**Aim of the exercise:** Below are the data; count the lines with the string "HIIG" in them and give that number only.

**Provided data:**
++++++++++
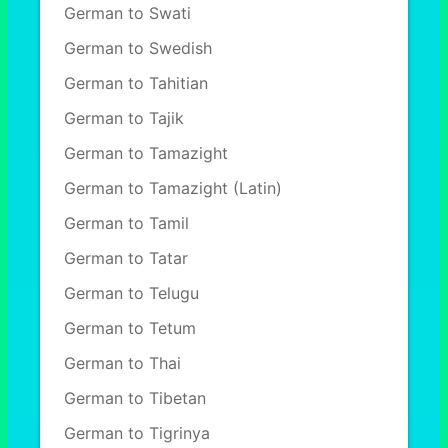
German to Swati
German to Swedish
German to Tahitian
German to Tajik
German to Tamazight
German to Tamazight (Latin)
German to Tamil
German to Tatar
German to Telugu
German to Tetum
German to Thai
German to Tibetan
German to Tigrinya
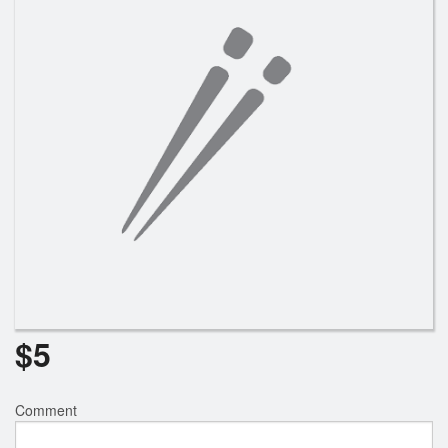
Search
$
5
Comment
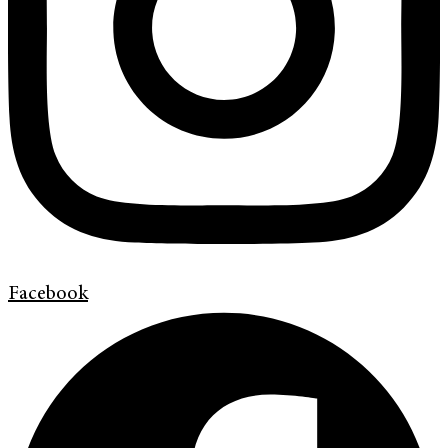
Facebook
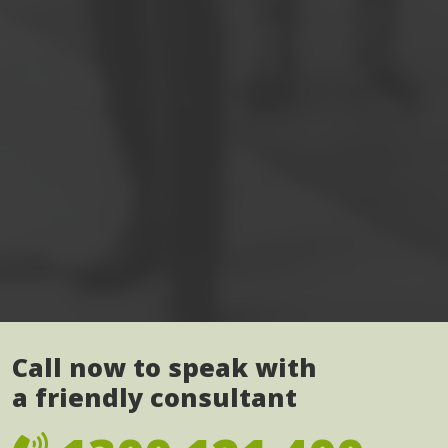
Call now to speak with
a friendly consultant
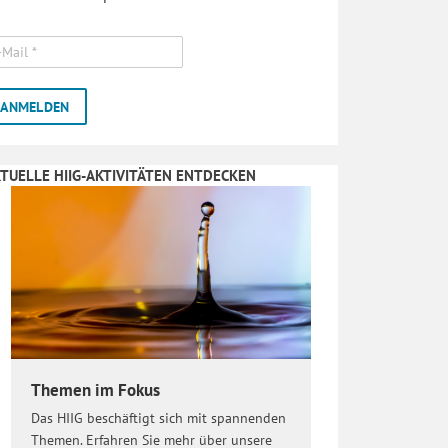
TUELLE HIIG-AKTIVITÄTEN ENTDECKEN
Themen im Fokus
Das HIIG beschäftigt sich mit spannenden
Themen. Erfahren Sie mehr über unsere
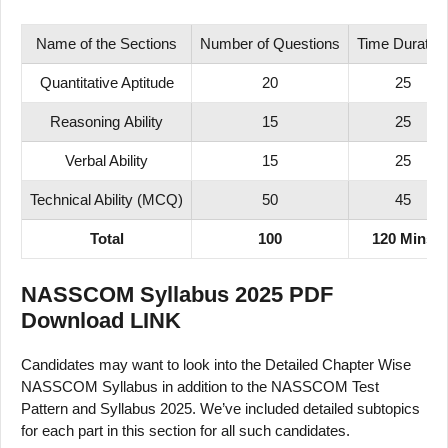
Name of the Sections
Number of Questions
Time Duration
Quantitative Aptitude
20
25
Reasoning Ability
15
25
Verbal Ability
15
25
Technical Ability (MCQ)
50
45
Total
100
120 Mins
NASSCOM Syllabus 2025 PDF
Download LINK
Candidates may want to look into the Detailed Chapter Wise
NASSCOM Syllabus in addition to the NASSCOM Test
Pattern and Syllabus 2025. We’ve included detailed subtopics
for each part in this section for all such candidates.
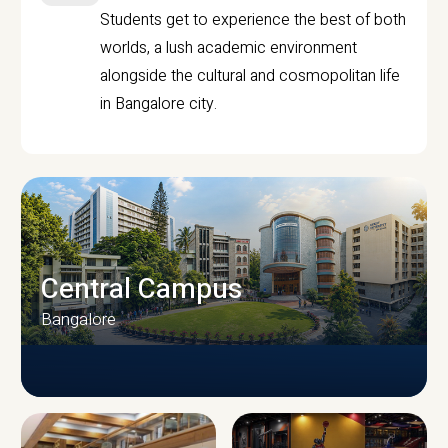
Students get to experience the best of both
worlds, a lush academic environment
alongside the cultural and cosmopolitan life
in Bangalore city.
Central Campus
Bangalore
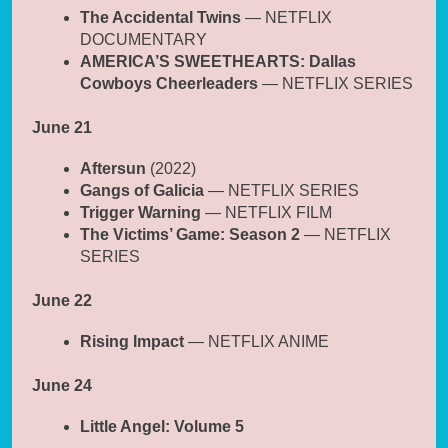
The Accidental Twins
— NETFLIX
DOCUMENTARY
AMERICA’S SWEETHEARTS: Dallas
Cowboys Cheerleaders
— NETFLIX SERIES
June 21
Aftersun
(2022)
Gangs of Galicia
— NETFLIX SERIES
Trigger Warning
— NETFLIX FILM
The Victims’ Game: Season 2
— NETFLIX
SERIES
June 22
Rising Impact
— NETFLIX ANIME
June 24
Little Angel: Volume 5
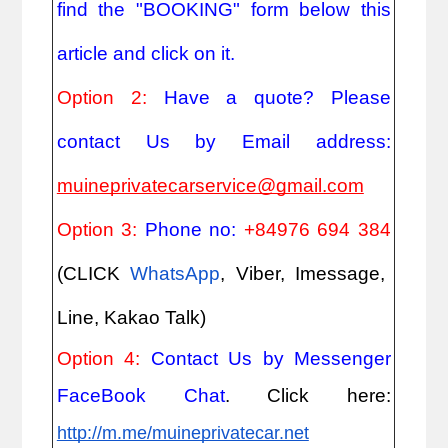
find the "BOOKING" form below this
article and click on it.
Option 2:
Have a quote? Please
contact Us by Email address:
muineprivatecarservice@gmail.com
Option 3:
Phone no:
+84976 694 384
(CLICK
WhatsApp
, Viber, Imessage,
Line, Kakao Talk)
Option 4:
Contact Us by Messenger
FaceBook Chat
. Click here:
http://m.me/muineprivatecar.net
++++++++++
**Your response:** 2